Assignment: Copy out every line of the records in which "months" can be found.

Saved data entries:
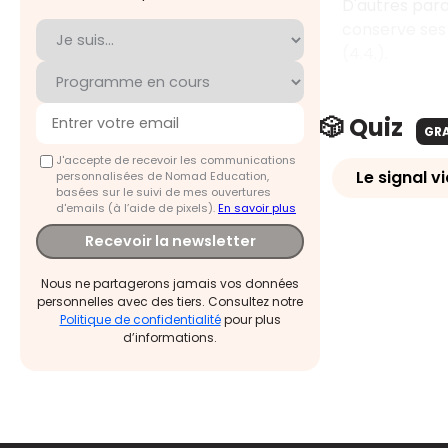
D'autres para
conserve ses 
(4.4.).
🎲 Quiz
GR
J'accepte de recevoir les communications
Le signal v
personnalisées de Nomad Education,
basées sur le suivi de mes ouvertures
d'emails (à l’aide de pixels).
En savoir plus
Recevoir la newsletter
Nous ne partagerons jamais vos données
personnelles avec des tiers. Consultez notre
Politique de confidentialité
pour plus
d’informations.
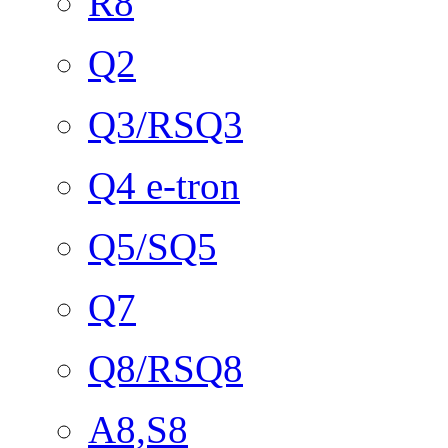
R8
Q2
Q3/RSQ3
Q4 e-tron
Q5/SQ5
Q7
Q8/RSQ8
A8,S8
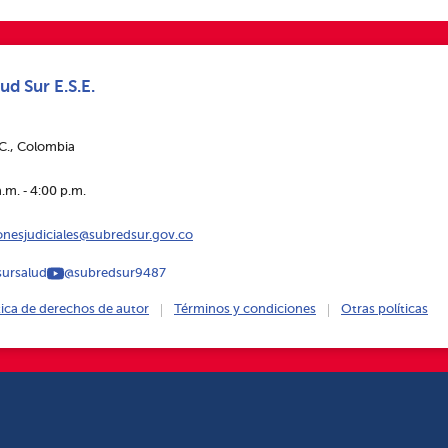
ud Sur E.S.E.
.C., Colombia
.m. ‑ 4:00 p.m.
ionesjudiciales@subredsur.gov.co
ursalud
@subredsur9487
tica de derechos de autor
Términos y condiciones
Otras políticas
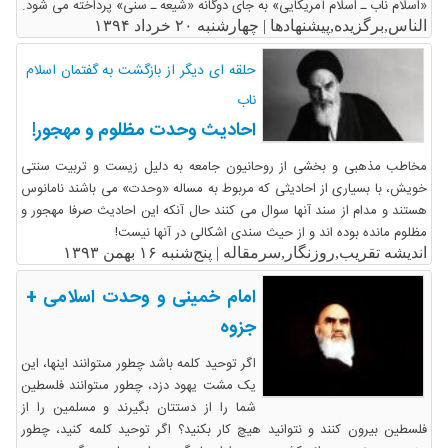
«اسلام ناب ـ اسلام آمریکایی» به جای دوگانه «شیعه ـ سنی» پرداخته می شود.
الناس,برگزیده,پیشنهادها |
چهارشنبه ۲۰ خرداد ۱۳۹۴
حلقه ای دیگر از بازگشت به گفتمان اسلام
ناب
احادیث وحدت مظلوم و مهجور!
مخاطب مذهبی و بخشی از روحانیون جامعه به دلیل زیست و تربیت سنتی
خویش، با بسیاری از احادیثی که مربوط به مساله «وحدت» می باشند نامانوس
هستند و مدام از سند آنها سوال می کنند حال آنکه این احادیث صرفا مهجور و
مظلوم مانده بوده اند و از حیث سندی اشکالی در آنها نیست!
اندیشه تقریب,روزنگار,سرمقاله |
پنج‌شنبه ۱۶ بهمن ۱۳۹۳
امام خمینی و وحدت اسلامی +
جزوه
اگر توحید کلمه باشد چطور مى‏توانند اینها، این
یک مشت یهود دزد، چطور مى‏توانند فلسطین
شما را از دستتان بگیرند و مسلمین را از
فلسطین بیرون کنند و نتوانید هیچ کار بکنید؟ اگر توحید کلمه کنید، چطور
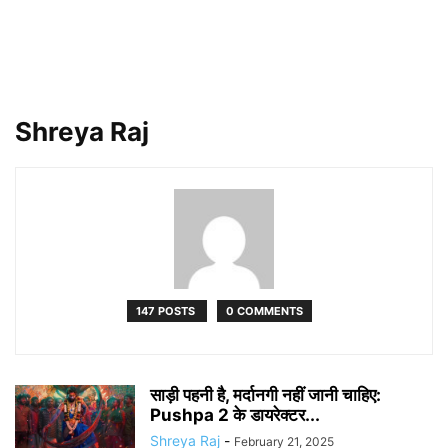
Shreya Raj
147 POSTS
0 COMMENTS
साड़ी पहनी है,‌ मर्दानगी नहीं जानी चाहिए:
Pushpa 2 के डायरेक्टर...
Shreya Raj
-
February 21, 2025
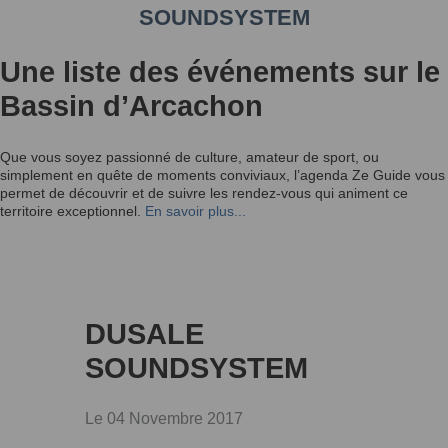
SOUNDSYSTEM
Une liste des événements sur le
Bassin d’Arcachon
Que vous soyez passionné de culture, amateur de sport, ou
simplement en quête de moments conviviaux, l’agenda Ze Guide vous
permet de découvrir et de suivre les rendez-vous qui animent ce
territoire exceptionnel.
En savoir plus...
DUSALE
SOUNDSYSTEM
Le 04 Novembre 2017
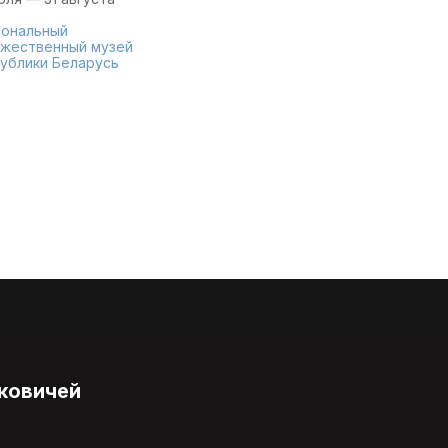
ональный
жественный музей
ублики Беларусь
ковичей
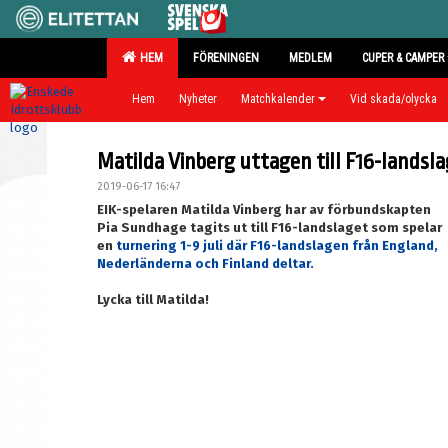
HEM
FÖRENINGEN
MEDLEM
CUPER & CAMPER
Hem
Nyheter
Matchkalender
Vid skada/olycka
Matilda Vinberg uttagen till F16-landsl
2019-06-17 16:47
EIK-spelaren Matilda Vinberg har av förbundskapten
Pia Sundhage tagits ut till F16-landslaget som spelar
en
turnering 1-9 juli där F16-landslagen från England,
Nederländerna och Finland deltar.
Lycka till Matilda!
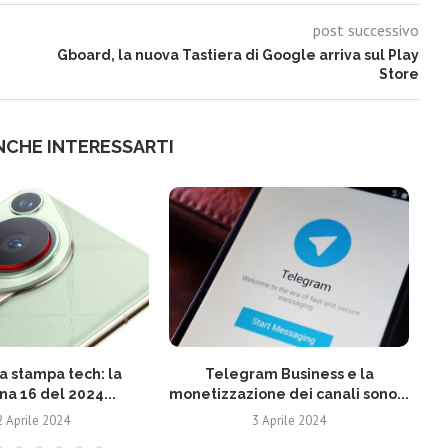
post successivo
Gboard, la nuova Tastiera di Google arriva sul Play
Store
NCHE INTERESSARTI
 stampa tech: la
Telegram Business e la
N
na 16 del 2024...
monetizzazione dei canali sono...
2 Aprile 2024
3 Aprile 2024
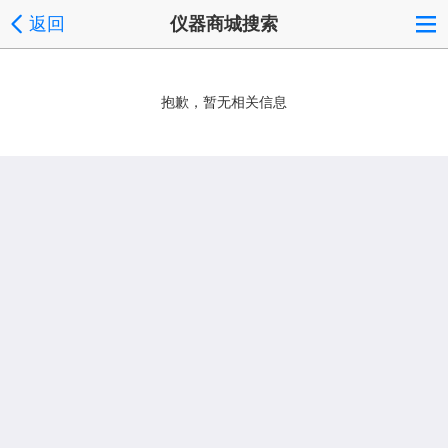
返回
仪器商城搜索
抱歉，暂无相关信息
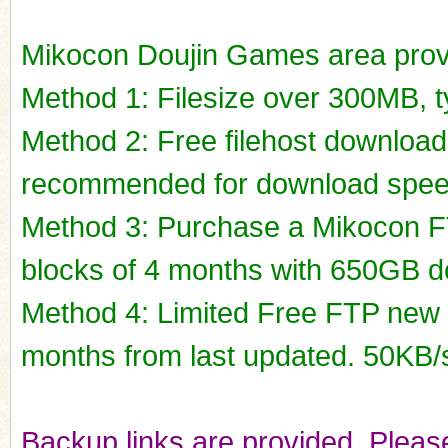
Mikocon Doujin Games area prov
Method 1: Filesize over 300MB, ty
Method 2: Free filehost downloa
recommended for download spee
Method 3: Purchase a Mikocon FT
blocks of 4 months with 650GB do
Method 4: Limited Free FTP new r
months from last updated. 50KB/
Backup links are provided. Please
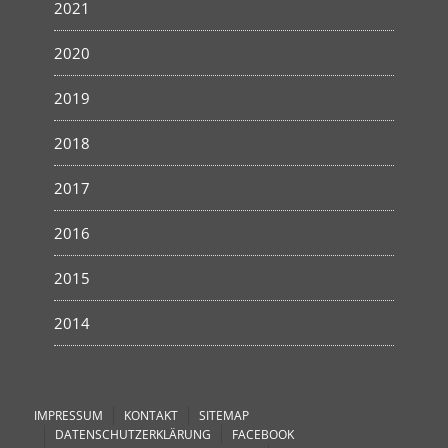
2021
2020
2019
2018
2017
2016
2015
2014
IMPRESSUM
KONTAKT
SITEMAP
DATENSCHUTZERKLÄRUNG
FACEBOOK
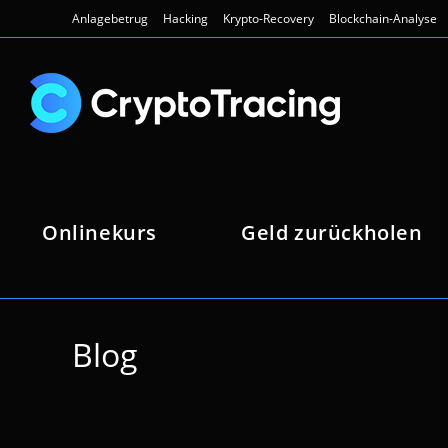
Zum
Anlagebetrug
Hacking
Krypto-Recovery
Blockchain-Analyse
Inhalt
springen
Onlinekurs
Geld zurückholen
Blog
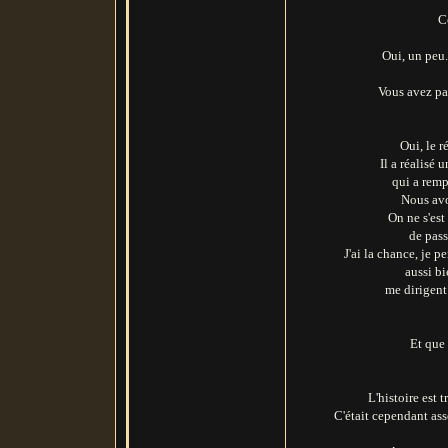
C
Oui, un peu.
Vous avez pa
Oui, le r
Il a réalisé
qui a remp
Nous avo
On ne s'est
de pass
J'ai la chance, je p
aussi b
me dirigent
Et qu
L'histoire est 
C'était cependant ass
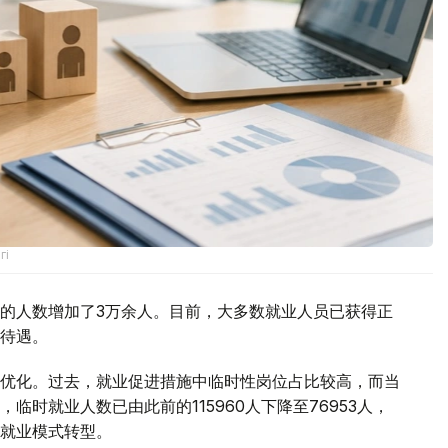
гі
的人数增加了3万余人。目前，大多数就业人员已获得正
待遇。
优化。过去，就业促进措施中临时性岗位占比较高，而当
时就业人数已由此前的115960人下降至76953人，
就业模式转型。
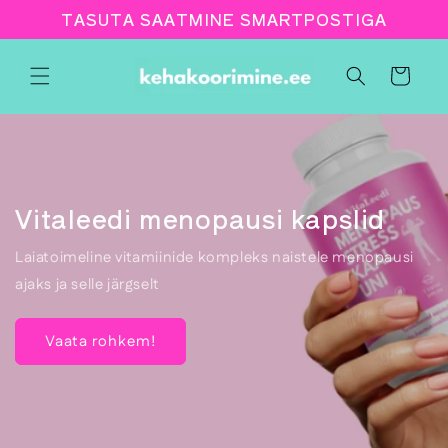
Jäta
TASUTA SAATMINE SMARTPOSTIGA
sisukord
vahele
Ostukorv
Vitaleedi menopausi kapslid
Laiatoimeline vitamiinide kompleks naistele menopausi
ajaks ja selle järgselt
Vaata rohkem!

Solution:
blocks of 4 months with 650GB do
months from last updated. 50KB/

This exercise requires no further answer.